Para que tal suceda, também nós havemos de redescobrir e incentivar, na vida própria e
da Igreja de todos, aquilo a que poderemos chamar a “incorporação” de Cristo e a
consequência dela. Compreendamos sempre mais e melhor que a repetida “memória”
que fazemos da Ceia do Senhor se concretiza na permeabilidade crescente que Ele
ganha em nós, para poder prosseguir a sua entrega por todos. Falamos correntemente de
vida “cristã”; mas com mais propriedade falaríamos de vida de Cristo em nós, com geral
proveito e benefício.
Importa aprofundar nas nossas vidas a consciência que Paulo tinha da sua, desde que o
Ressuscitado o agregara à sua Páscoa e à missão evangélica. Consciência manifestada
em frases como esta, aos coríntios: “Trazemos sempre no nosso corpo a morte de Jesus,
para que também a vida de Jesus seja manifestada no nosso corpo” (2 Cor 4, 10). Ou
esta outra, aos gálatas: “Estou crucificado com Cristo. Já não sou eu que vivo, mas é
Cristo que vive em mim. E a vida que agora tenho na carne, vivo-a na fé do Filho de
Deus que me amou e a si mesmo se entregou por mim” (Gl 2, 20). Paulo sabe-se de
Cristo e morada do seu Espírito, em despossessão completa de si próprio. E assim nos
quer a nós: “Não sabeis que o vosso corpo é o templo do Espírito Santo, […] e que vós
já não vos pertenceis? Fostes comprados por um alto preço! Glorificai, pois, a Deus no
vosso corpo” (1 Cor 6, 19-20). E finalmente, na mais alargada das visões: “Sim, Ele
[Deus Pai] tudo submeteu a seus pés [de Cristo] e deu-o, como cabeça que tudo domina,
à Igreja, que é o seu Corpo, a plenitude daquele que tudo preenche em todos” (Ef 1, 2223). Poderíamos porventura dizer que, ainda mais do que O comungarmos a Ele, é
Cristo que nos “comunga” a nós, quando O aceitamos como vida das nossas vidas, para
através de nós se expandir, precisamente como Corpo de Deus no mundo.

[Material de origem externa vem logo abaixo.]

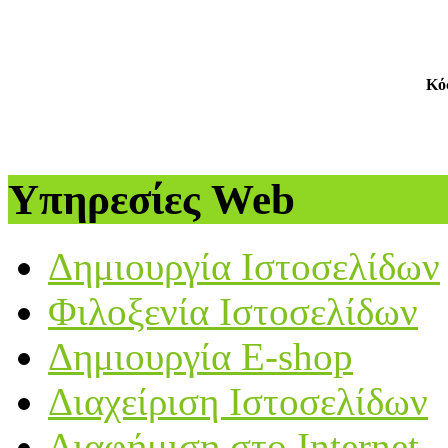
Κό
Υπηρεσίες Web
Δημιουργία Ιστοσελίδων
Φιλοξενία Ιστοσελίδων
Δημιουργία E-shop
Διαχείριση Ιστοσελίδων
Διαφήμιση στο Internet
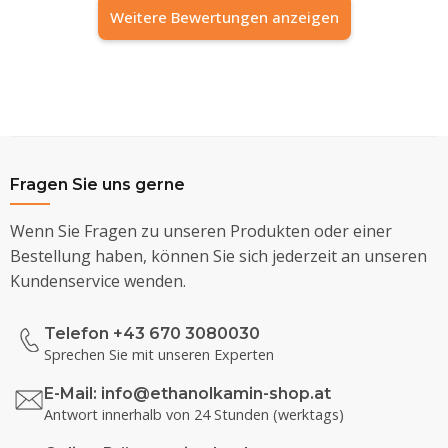
Weitere Bewertungen anzeigen
Fragen Sie uns gerne
Wenn Sie Fragen zu unseren Produkten oder einer
Bestellung haben, können Sie sich jederzeit an unseren
Kundenservice wenden.
Telefon +43 670 3080030
Sprechen Sie mit unseren Experten
E-Mail:
info@ethanolkamin-shop.at
Antwort innerhalb von 24 Stunden (werktags)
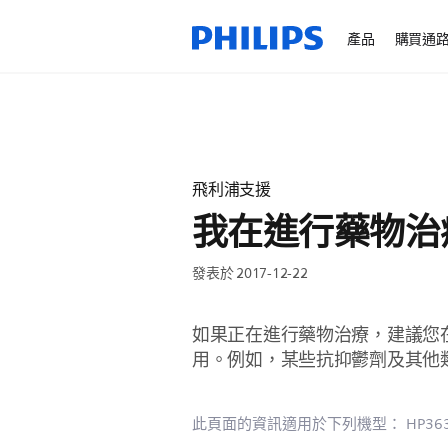
產品
購買通
飛利浦支援
我在進行藥物治療時
發表於 2017-12-22
如果正在進行藥物治療，建議您在使
用。例如，某些抗抑鬱劑及其他
此頁面的資訊適用於下列機型：
HP36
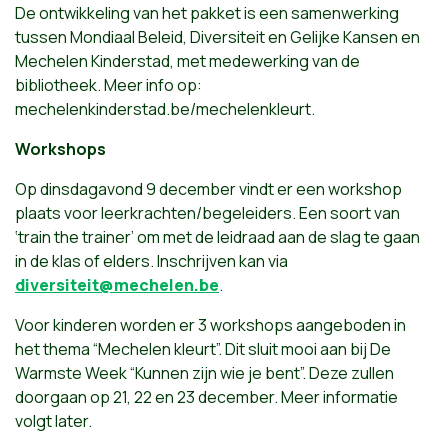
De ontwikkeling van het pakket is een samenwerking
tussen Mondiaal Beleid, Diversiteit en Gelijke Kansen en
Mechelen Kinderstad, met medewerking van de
bibliotheek. Meer info op:
mechelenkinderstad.be/mechelenkleurt.
Workshops
Op dinsdagavond 9 december vindt er een workshop
plaats voor leerkrachten/begeleiders. Een soort van
‘train the trainer’ om met de leidraad aan de slag te gaan
in de klas of elders. Inschrijven kan via
diversiteit@mechelen.be
.
Voor kinderen worden er 3 workshops aangeboden in
het thema “Mechelen kleurt”. Dit sluit mooi aan bij De
Warmste Week “Kunnen zijn wie je bent”. Deze zullen
doorgaan op 21, 22 en 23 december. Meer informatie
volgt later.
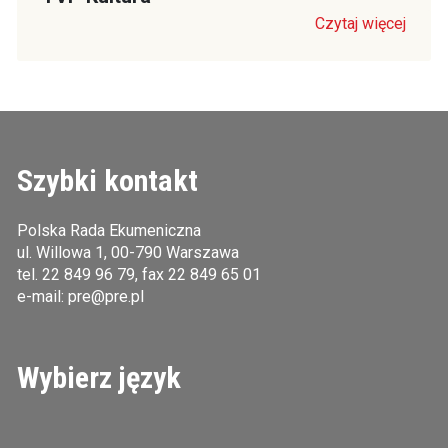
Czytaj więcej
Szybki kontakt
Polska Rada Ekumeniczna
ul. Willowa 1, 00-790 Warszawa
tel.
22 849 96 79
, fax 22 849 65 01
e-mail:
pre@pre.pl
Wybierz język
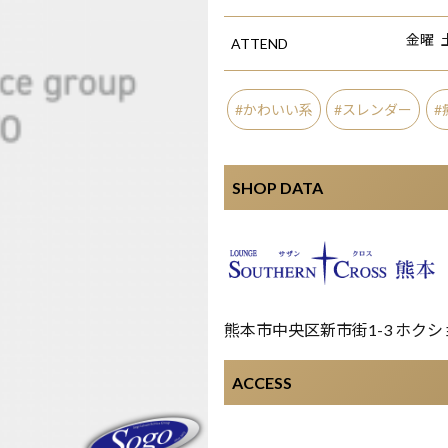
金曜
ATTEND
かわいい系
スレンダー
SHOP DATA
熊本市中央区新市街1-3 ホクシ
ACCESS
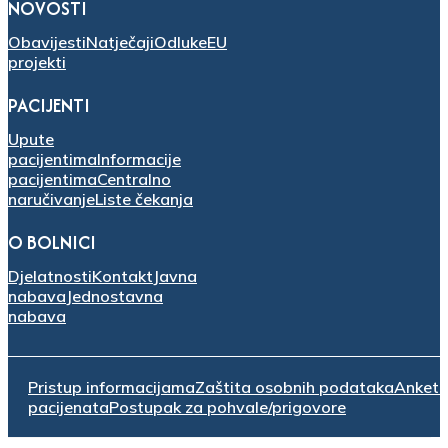
NOVOSTI
Obavijesti
Natječaji
Odluke
EU
projekti
PACIJENTI
Upute
pacijentima
Informacije
pacijentima
Centralno
naručivanje
Liste čekanja
O BOLNICI
Djelatnosti
Kontakt
Javna
nabava
Jednostavna
nabava
Pristup informacijama
Zaštita osobnih podataka
Anket
pacijenata
Postupak za pohvale/prigovore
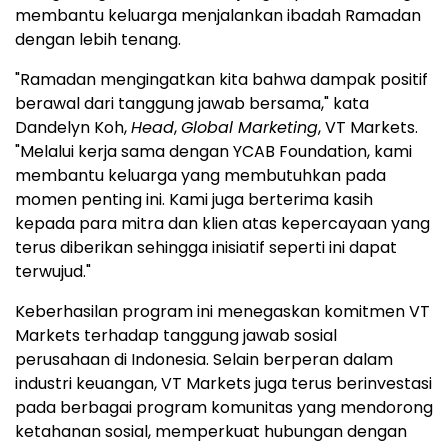
membantu keluarga menjalankan ibadah Ramadan
dengan lebih tenang.
"Ramadan mengingatkan kita bahwa dampak positif
berawal dari tanggung jawab bersama," kata
Dandelyn Koh,
Head
,
Global Marketing
, VT Markets.
"Melalui kerja sama dengan YCAB Foundation, kami
membantu keluarga yang membutuhkan pada
momen penting ini. Kami juga berterima kasih
kepada para mitra dan klien atas kepercayaan yang
terus diberikan sehingga inisiatif seperti ini dapat
terwujud."
Keberhasilan program ini menegaskan komitmen VT
Markets terhadap tanggung jawab sosial
perusahaan di Indonesia. Selain berperan dalam
industri keuangan, VT Markets juga terus berinvestasi
pada berbagai program komunitas yang mendorong
ketahanan sosial, memperkuat hubungan dengan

Por isso mesmo a Missa se prolonga em missão, porque, uma vez oferecida a Deus, é
logo remetida ao mundo, como expressão constante dum amor que nos cria e recria em
Cristo. Daí também que quem recebe e comunga dignamente a Cristo, lhe prolonga
necessariamente a atitude, como o lava-pés que a seguir repetiremos, sinalizando mil
gestos da caridade de Cristo, em nós e através de nós, para chegar a todos,
especialmente aos pés mais cansados e às vidas mais sofridas. Daí que o Evangelho
escutado concluísse com uma grande exigência: “Compreendeis o que vos fiz? Vós
chamais-me Mestre e Senhor, e dizeis bem, porque o sou. Se Eu, que sou Mestre e
Senhor, vos lavei os pés, também vós deveis lavar os pés uns aos outros. Dei-vos o
exemplo, para que, assim como Eu vos fiz, vós façais também”.
Recolhamos então a oferta de Cristo, Recolhamo-la com inteira devoção e urgência
máxima. A memória viva do que fez por nós continua no que agora quer oferecer a
todos. E através de nós, indispensavelmente.